Structured page parsing data ::

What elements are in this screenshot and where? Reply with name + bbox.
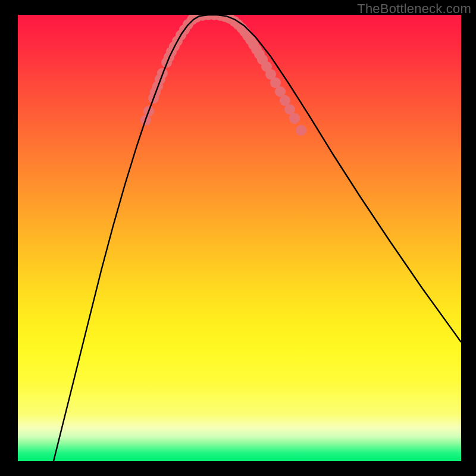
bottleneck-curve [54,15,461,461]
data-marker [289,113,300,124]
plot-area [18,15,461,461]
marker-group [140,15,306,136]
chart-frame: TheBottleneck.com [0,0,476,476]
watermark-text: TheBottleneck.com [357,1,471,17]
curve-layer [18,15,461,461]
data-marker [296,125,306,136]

Exercise :: Write out all the entries again, word for word, and print no images.

Expected answer ::
What elements are in this screenshot and where? Reply with name + bbox.
bottleneck-curve [54,15,461,461]
data-marker [289,113,300,124]
plot-area [18,15,461,461]
marker-group [140,15,306,136]
chart-frame: TheBottleneck.com [0,0,476,476]
watermark-text: TheBottleneck.com [357,1,471,17]
curve-layer [18,15,461,461]
data-marker [296,125,306,136]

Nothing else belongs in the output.